Et puis elle a finalement réussi à me faire douter de moi. Et si c'était vrai finalement ? Et si la seule raison pour laquelle j'écris ce journal, c'est d'attirer éventuellement des femmes dans mon lit, ou à tout le moins de me faire des cyber-amantes ? Serais-je réellement rendu si bas ?

C'est vrai qu'il y a une dimension sexuelle à mes échanges avec plusieurs de mes lectrices, mais pas toutes ! Et dans beaucoup de cas, ce volet sexuel est apparu non pas sur mon initiative, mais sur celle des lectrices en question. Et puis merde ! Voilà que je suis en train d'essayer de me justifier auprès de mon lectorat dans mon propre journal, chose que je ne voulait jamais avoir à faire.
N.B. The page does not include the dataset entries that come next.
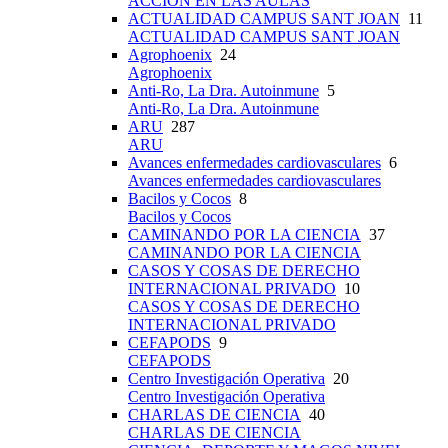
ACCIÓN EN LAS AULAS
ACTUALIDAD CAMPUS SANT JOAN
11
ACTUALIDAD CAMPUS SANT JOAN
Agrophoenix
24
Agrophoenix
Anti-Ro, La Dra. Autoinmune
5
Anti-Ro, La Dra. Autoinmune
ARU
287
ARU
Avances enfermedades cardiovasculares
6
Avances enfermedades cardiovasculares
Bacilos y Cocos
8
Bacilos y Cocos
CAMINANDO POR LA CIENCIA
37
CAMINANDO POR LA CIENCIA
CASOS Y COSAS DE DERECHO
INTERNACIONAL PRIVADO
10
CASOS Y COSAS DE DERECHO
INTERNACIONAL PRIVADO
CEFAPODS
9
CEFAPODS
Centro Investigación Operativa
20
Centro Investigación Operativa
CHARLAS DE CIENCIA
40
CHARLAS DE CIENCIA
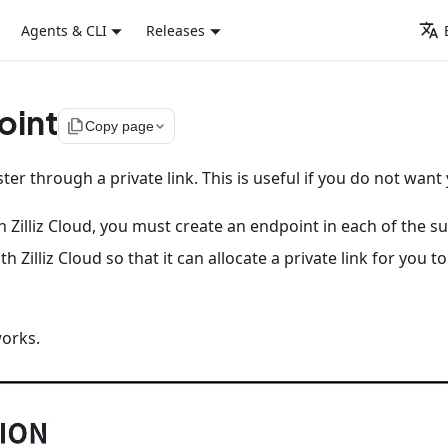
Agents & CLI
Releases
oint
file_copy
Copy page
ster through a private link. This is useful if you do not want 
on Zilliz Cloud, you must create an endpoint in each of the s
h Zilliz Cloud so that it can allocate a private link for you
works.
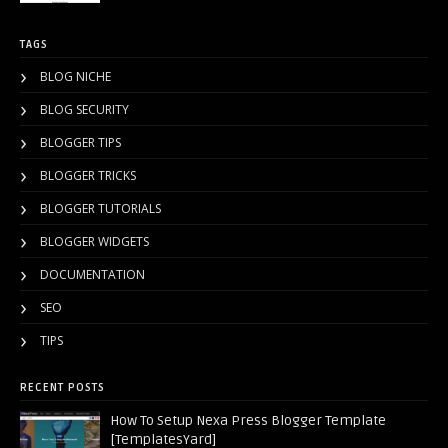
TAGS
BLOG NICHE
BLOG SECURITY
BLOGGER TIPS
BLOGGER TRICKS
BLOGGER TUTORIALS
BLOGGER WIDGETS
DOCUMENTATION
SEO
TIPS
RECENT POSTS
How To Setup Nexa Press Blogger Template
[TemplatesYard]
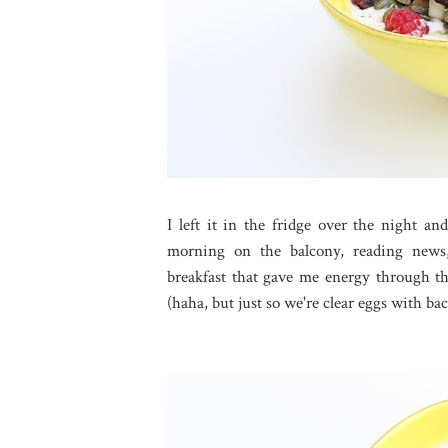
I left it in the fridge over the night 
morning on the balcony, reading news
breakfast that gave me energy through the
(haha, but just so we're clear eggs with bac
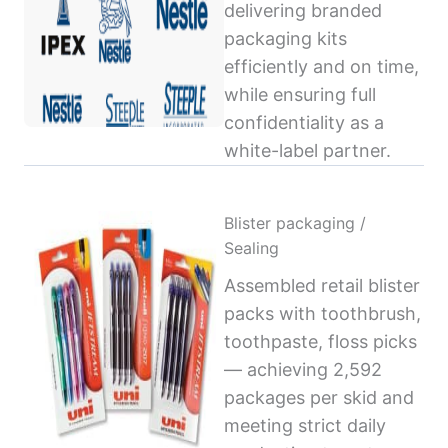
delivering branded
packaging kits
efficiently and on time,
while ensuring full
confidentiality as a
white-label partner.
Blister packaging /
Sealing
Assembled retail blister
packs with toothbrush,
toothpaste, floss picks
— achieving 2,592
packages per skid and
meeting strict daily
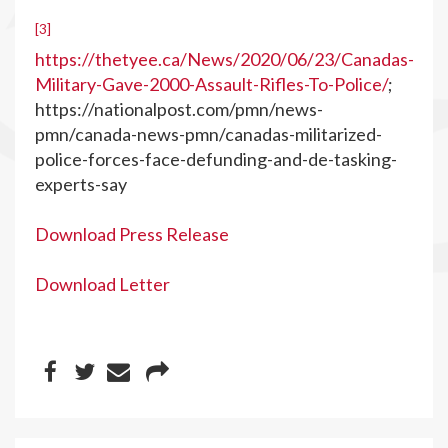
[3]
https://thetyee.ca/News/2020/06/23/Canadas-
Military-Gave-2000-Assault-Rifles-To-Police/
;
https://nationalpost.com/pmn/news-
pmn/canada-news-pmn/canadas-militarized-
police-forces-face-defunding-and-de-tasking-
experts-say
Download Press Release
Download Letter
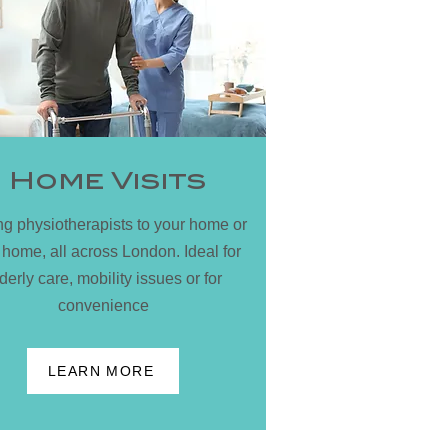
Home Visits
ing physiotherapists to your home or
 home, all across London. Ideal for
derly care, mobility issues or for
convenience
LEARN MORE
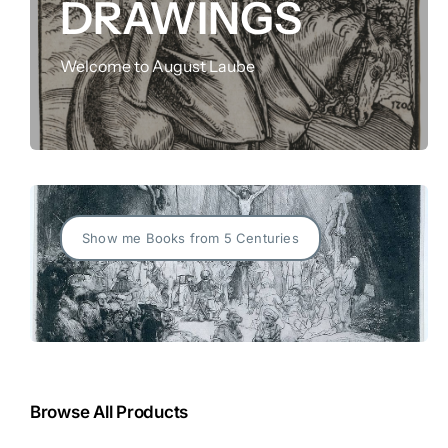
DRAWINGS
FOR:
Welcome to August Laube
Show me Books from 5 Centuries
Browse All Products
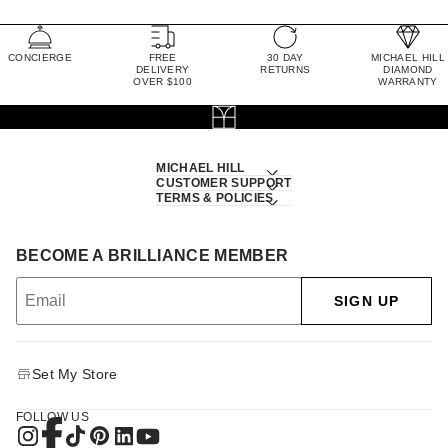
CONCIERGE
FREE
30 DAY
MICHAEL HILL
DELIVERY
RETURNS
DIAMOND
OVER $100
WARRANTY
MICHAEL HILL
CUSTOMER SUPPORT
TERMS & POLICIES
BECOME A BRILLIANCE MEMBER
SIGN UP
Set My Store
FOLLOW US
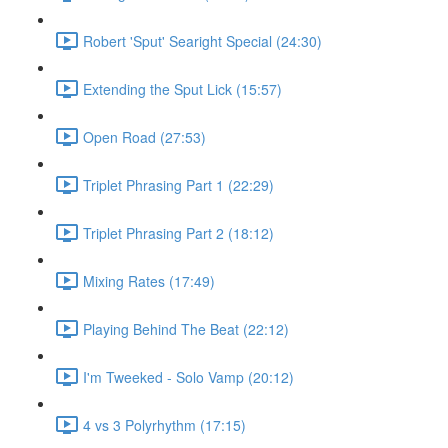
Robert 'Sput' Searight Special (24:30)
Extending the Sput Lick (15:57)
Open Road (27:53)
Triplet Phrasing Part 1 (22:29)
Triplet Phrasing Part 2 (18:12)
Mixing Rates (17:49)
Playing Behind The Beat (22:12)
I'm Tweeked - Solo Vamp (20:12)
4 vs 3 Polyrhythm (17:15)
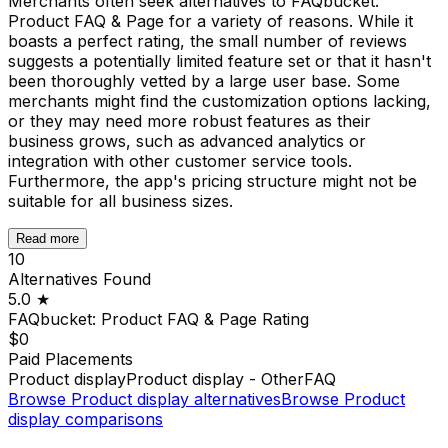
Merchants often seek alternatives to FAQbucket:
Product FAQ & Page for a variety of reasons. While it
boasts a perfect rating, the small number of reviews
suggests a potentially limited feature set or that it hasn't
been thoroughly vetted by a large user base. Some
merchants might find the customization options lacking,
or they may need more robust features as their
business grows, such as advanced analytics or
integration with other customer service tools.
Furthermore, the app's pricing structure might not be
suitable for all business sizes.
Read more
10
Alternatives Found
5.0
★
FAQbucket: Product FAQ & Page
Rating
$0
Paid Placements
Product display
Product display - Other
FAQ
Browse
Product display
alternatives
Browse
Product
display
comparisons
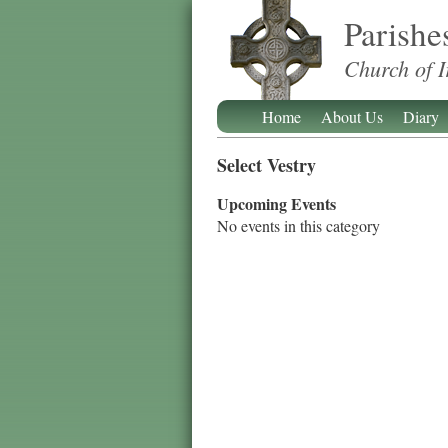
Parishe
Church of I
Home
About Us
Diary
Select Vestry
Upcoming Events
No events in this category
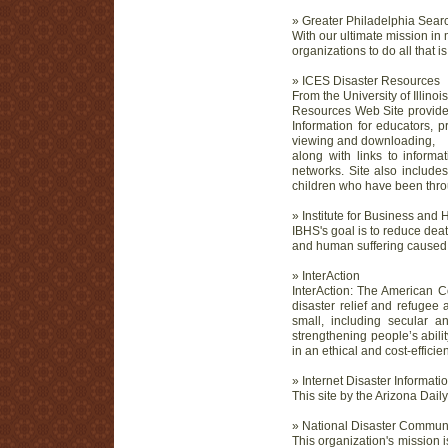
» Greater Philadelphia Sea
With our ultimate mission in 
organizations to do all that 
» ICES Disaster Resources
From the University of Illin
Resources Web Site provides 
Information for educators, p
viewing and downloading,
along with links to informat
networks. Site also include
children who have been throu
» Institute for Business and
IBHS's goal is to reduce dea
and human suffering caused b
» InterAction
InterAction: The American Cou
disaster relief and refugee
small, including secular 
strengthening people’s abili
in an ethical and cost-efficie
» Internet Disaster Informat
This site by the Arizona Dail
» National Disaster Commu
This organization's mission 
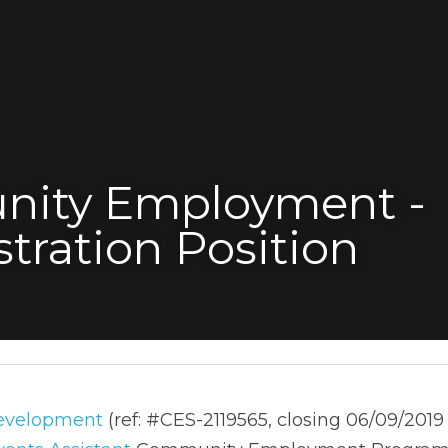
ity Employment - 
tration Position
elopment
 (ref: #CES-2119565, closing 06/09/2019 - 37 Da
Pourquoi ai-je toujours été obligé de me justifier toute ma vie chaque fois que j'ai demandé un peu d'affection, de tendresse et de sexualité ? Est-ce donc si difficile à comprendre que ces choses me manque énormément, et que j'en ai été privé pratiquement toute ma vie ? Qui a-t-il de mal à simplement vouloir vivre cette vie que toutes celles qui me jugent prennent pour acquise, parce qu'elles n'ont qu'à tendre le bras pour toucher la chaleur et la tendresse de leur conjoint près d'elles ?

Le Net n'est pas différent de la vie de tous les jours. Vraiment pas.

Je ne serai pas trop sévère envers cette lectrice. Mais elle doit comprendre que toutes celles qui m'écrivent ne peuvent pas devenir automatiquement ma lectrice préférée, ce qui ne veut pas dire que je ne les aime pas et que je n'apprécie pas leur présence dans ma vie. D'autant plus que je peux comprendre parfaitement ce qu'elle ressent, puisque je vis moi-même quelque chose de similaire avec une diariste avec laquelle j'ai timidement tenté d'entreprendre une correspondance depuis quelque temps. Et j'ai bien compris par la teneur de ses réponses que je ne serai jamais son lecteur préféré, qu'elle ne m'accordera jamais la place que j'aimerais prendre dans sa vie, même si son site est probablement celui qui me touche et m'émeut le plus depuis que j'ai découvert les journaux intimes sur le Net. Cette diariste, j'aurais aimé échanger avec elle pratiquement tous les jours, comme elle le fait déjà avec certain de ses lecteurs. J'aurais aimé pouvoir la rencontrer en personne, où à tout le moins échanger avec elle au téléphone. Mais ça n'arrivera pas, je le sais maintenant et je dois l'accepter, je dois accepter la petite place qu'elle me fait, même si ce n'est pas celle que j'aurais voulu occuper. J'aurais pu moi aussi lui envoyer un courriel lui faisant par de ma profonde déception, de ma tristesse. J'aurais pu essayer de lui faire du chantage émotionnel. Si je ne suis pas prêt à accepter la place qu'elle m'offre, je n'ai qu'à la sortir de ma vie, à cesser de lire son journal, même si c'est l'un de ceux que je préfère.

Je vais répondre à ma lectrice. Je ne sais pas quand. Je ne sais pas encore le ton que j'adopterai dans ma missive. Mais nonobstant tout ce qu'elle m'a dit, je l'aime toujours. Je vais essayer de comprendre ce qu'elle ressent.

Son courriel n'est peut-être pas le fruit du hasard. Il est peut-être arrivé pour me forcer à contempler ma propre attitude face à cette diariste dont je parle plus haut.

Rien n'arrive sans raison, finalement.